Comienza el juicio por violación del hijo de la princesa heredera de Noruega
Marius Borg Høiby, hijo de la princesa heredera Mette-Marit de Noruega, se ha declarado inocente de cuatro cargos de violación en un juicio de siete semanas. El proceso, que incluye otros 34 cargos, se celebra en Oslo con medidas para proteger a las denunciantes.
El hijo de la princesa heredera de Noruega se declara inocente en un juicio por violación
Marius Borg Høiby, hijo de la princesa heredera Mette-Marit, se declaró inocente de cuatro cargos de violación al inicio de un juicio de siete semanas. El proceso judicial ocurre en un contexto de creciente escrutinio público hacia la familia real noruega.
Un juicio con restricciones y múltiples cargos
El juicio se celebra en el tribunal de distrito de Oslo con fuertes restricciones para proteger la identidad de las cuatro mujeres involucradas. El fiscal Sturla Henriksbø leyó los 38 cargos contra Høiby, que incluyen, además de violación, conducta sexual ofensiva, causar daño corporal y transportar marihuana. El acusado admitió parcialmente algunos de los cargos, pero negó los de abuso y violación.
Detención previa y repercusión familiar
Høiby comenzó el juicio en custodia tras ser detenido de nuevo la víspera por sospechas de agresión. La familia real no asistirá al proceso. El caso ha atraído una atención pública masiva en Noruega.
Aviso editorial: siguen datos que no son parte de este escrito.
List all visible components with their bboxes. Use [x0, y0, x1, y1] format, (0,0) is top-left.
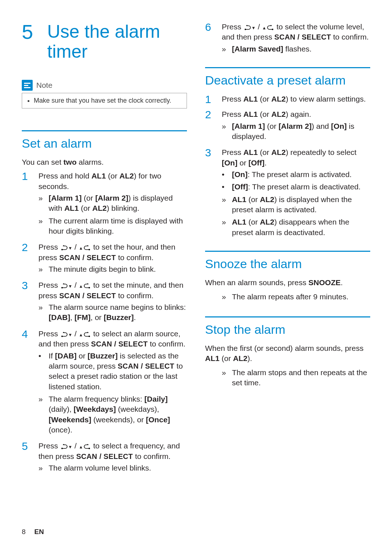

Antecedentes: los vínculos con Epstein agravan la crisis
El juicio coincide con revelaciones sobre cientos de correos electrónicos entre la princesa heredera Mette-Marit y el delincuente sexual Jeffrey Epstein. La fundación Sexo y Sociedad retiró a Mette-Marit como alta patrona de su premio anual, considerando la situación incompatible con sus valores.
Cierre: implicaciones para el futuro de la monarquía
El primer ministro Jonas Gahr Støre instó a la princesa heredera a explicar el alcance de sus contactos con Epstein. Expertos como la historiadora Caroline Vagle señalan que estas revelaciones la perseguirán de por vida. Aunque la monarquía mantiene un apoyo popular del 73%, el líder republicano Arild Hermstad afirma que la situación daña la imagen de Noruega y representa un gran escándalo para la institución.